In 2022, Constituencies in Ehime Prefecture was reduced from four to three due to the change in the division of the House of Representatives. Accordingly, Ihara would run for Newly Ehime 2nd and former Ehime 2nd Incumbent Seiichiro Murakami would ran in the Shikoku PR block.

In the 2024 LDP presidential election, Ihara voted for Shigeru Ishiba in both first votes and run-off votes.

On October 6 2024, PM Ishiba decided not to nominate members who were suspended from their membership in the general election, and announced that 43 lawmakers, including Ihara, would not be allowed to run for proportional representation block because of the involvement in the slush fund scandal. In response to Ishiba's decision, Ihara accepted the decision, saying, "LDP and my faction have lost political trust, so if the party apologizes for it and wants to start anew, I have no choice but to take it seriously and do my best." However, Ihara added "I explained it at a press conference, explained it in the party's investigation, and there was no punishment related to the Party Ethics Committee."

In the 2024 general election, he ran for Ehime 2nd and lost to Shiraishi (CDP).
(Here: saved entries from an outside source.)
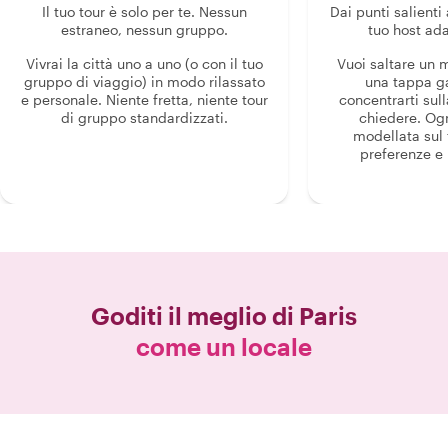
Il tuo tour è solo per te. Nessun
Dai punti salienti 
estraneo, nessun gruppo.
tuo host ada
Vivrai la città uno a uno (o con il tuo
Vuoi saltare un
gruppo di viaggio) in modo rilassato
una tappa g
e personale. Niente fretta, niente tour
concentrarti sull
di gruppo standardizzati.
chiedere. Og
modellata sul 
preferenze e i
Goditi il meglio di
Paris
come un locale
In the 2026 general election, he ran from Ehime 2nd and won the CRA's Shiraishi to regain his seat.

== Scandal ==
On 13 February 2024, LDP released the results of a survey of all Diet members belonging to the LDP over the slush fund scandal held by five LDP factions. It was revealed that Ihara used a total of 1.68 million yen as slush funds for five years from 2018 to 2022 as a kickback from the Seiwa Seisaku Kenkyūkai (Abe faction) for quota excess.
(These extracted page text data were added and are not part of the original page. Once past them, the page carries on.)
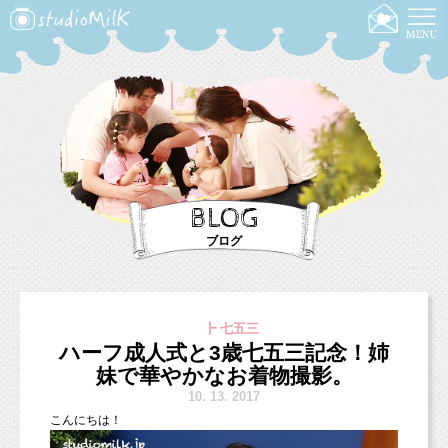
BLOG
ブログ
┣ 七五三
ハーフ成人式と3歳七五三記念！姉
妹で華やかなお着物撮影。
10.
13. 2017
こんにちは！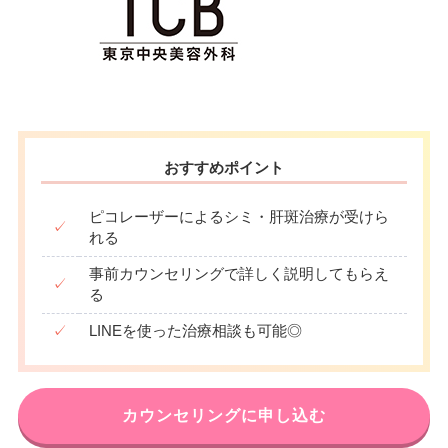
おすすめポイント
ピコレーザーによるシミ・肝斑治療が受けら
✓
れる
事前カウンセリングで詳しく説明してもらえ
✓
る
✓
LINEを使った治療相談も可能◎
カウンセリングに申し込む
On 14 May 2024, the House of Representatives Political Ethics Committee unanimously passed the opposition's petition to attend and explain 44 LDP members who were involved in the slush fund scandal but did not explain themselves to the committee.

On 17 May 2024, the House of Councillors Political Ethics Committee unanimously passed a petition for attendance and explanation to 29 members who had not made excuses. All 73 Diet members, including Ihara, refused to attend, and the ordinary Diet session was closed on 23 June 2024.